Say how many lines of the records include the string "vous". Nothing else belongs in the answer.

DATASET CONTENT Start Marker

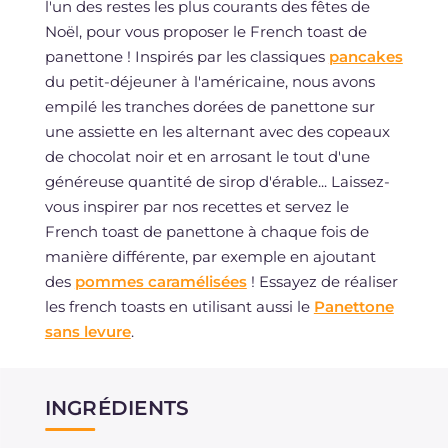
l'un des restes les plus courants des fêtes de
Noël, pour vous proposer le French toast de
panettone ! Inspirés par les classiques
pancakes
du petit-déjeuner à l'américaine, nous avons
empilé les tranches dorées de panettone sur
une assiette en les alternant avec des copeaux
de chocolat noir et en arrosant le tout d'une
généreuse quantité de sirop d'érable... Laissez-
vous inspirer par nos recettes et servez le
French toast de panettone à chaque fois de
manière différente, par exemple en ajoutant
des
pommes caramélisées
! Essayez de réaliser
les french toasts en utilisant aussi le
Panettone
sans levure
.
INGRÉDIENTS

DATASET CONTENT End Marker

RESPONSE BOX:
2